Players knew it could happen any time in the game. Whenever it rained blood upon the field, it lasted the whole game. The field became a mess to play on which made footwork almost impossible, the ball became soaked which made it impossible to throw, and the blood being from an undetermined source made those with weaker stomachs retch. Montgomery was able to get through these relatively alright due to not having the typical senses, so while in mind, it was still kept more to the back of it, not to be focused on until it finally happened to them.

They knew what it was like to be the one draining from others, and have heard other players describe what it felt like, but they could not have possibly braced for what it felt like to be on the wrong end of this. They would’ve imagined it’d be the inverse of the power gain they felt from siphoning others, yet anything further would’ve been a mystery. As they found out thanks to Lowe, having your blood forcibly drained from you against your will is actually pretty terrifying.

It all happened within an instant, a crack of thunder roared through the stadium as Lowe kept the same grin they always did, before a torrential downpour inexplicably blasted onto them and Montgomery. The suit of armor rattled, their seaweed managed to instinctively curl like the frightened clasped limbs of a human, they internally heard screams. Oh the screams of a petrified population. Due to the suit’s mystical connection with the population of Maryland’s Montgomery County, they all felt it to an extent as well, and their reactions were amplified straight back to the suit.
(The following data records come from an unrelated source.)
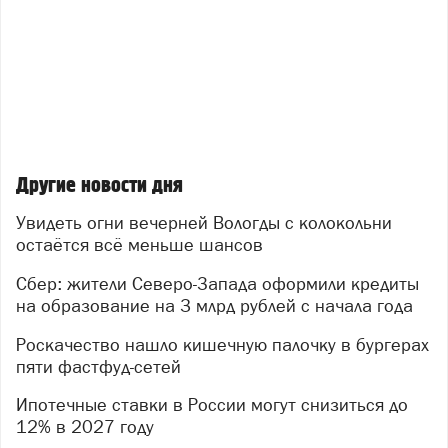
Другие новости дня
Увидеть огни вечерней Вологды с колокольни
остаётся всё меньше шансов
Сбер: жители Северо-Запада оформили кредиты
на образование на 3 млрд рублей с начала года
Роскачество нашло кишечную палочку в бургерах
пяти фастфуд-сетей
Ипотечные ставки в России могут снизиться до
12% в 2027 году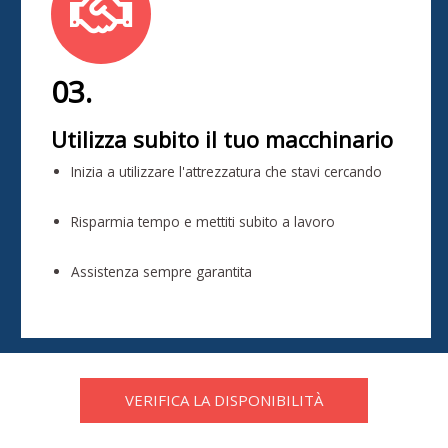
03.
Utilizza subito il tuo macchinario
Inizia a utilizzare l'attrezzatura che stavi cercando
Risparmia tempo e mettiti subito a lavoro
Assistenza sempre garantita
VERIFICA LA DISPONIBILITÀ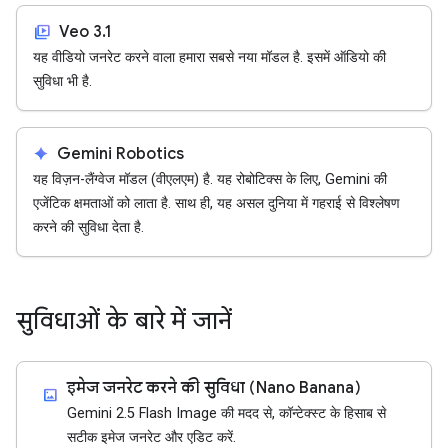
video_library
Veo 3.1
यह वीडियो जनरेट करने वाला हमारा सबसे नया मॉडल है. इसमें ऑडियो की
सुविधा भी है.
spark
Gemini Robotics
यह विज़न-लैंग्वेज मॉडल (वीएलएम) है. यह रोबोटिक्स के लिए, Gemini की
एजेंटिक क्षमताओं को लाता है. साथ ही, यह असल दुनिया में गहराई से विश्लेषण
करने की सुविधा देता है.
सुविधाओं के बारे में जानें
इमेज जनरेट करने की सुविधा (Nano Banana)
imagesmode
Gemini 2.5 Flash Image की मदद से, कॉन्टेक्स्ट के हिसाब से
सटीक इमेज जनरेट और एडिट करें.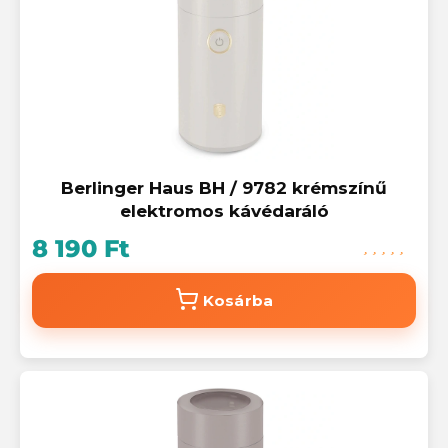
Berlinger Haus BH / 9782 krémszínű
elektromos kávédaráló
8 190 Ft
Kosárba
With that many people, there were bound to be enough for Montgomery to finally understand what it felt like to have one of those weaker stomachs. They would have if the suit was capable of vomiting, but since it couldn’t it could only feel an extremely unpleasant feeling where a person's mouth would typically be. It wouldn’t go away, leaving Montgomery feeling disoriented and nauseous, preventing them from being able to yell out their anguish without making it worse.

Despite it feeling like an eternity, the drain ended almost as quickly as it started. The field was still being flooded with blood from above, yet Lowe was done within only a few seconds, keeping the same smile they always did, while play resumed on. It had to, so the other Baltimore players couldn’t check on just how shaken Montgomery was until the game ended.

The only visible change was a slouched posture, nothing like their metal rusting or armor parts falling off, so on the surface they seemed as fine as they could have been from an event like that. However, this left them alone within their headspace, perturbed by what they just went through, the coldness of their armor and the lack of warmth any blooded animal has suddenly far more present.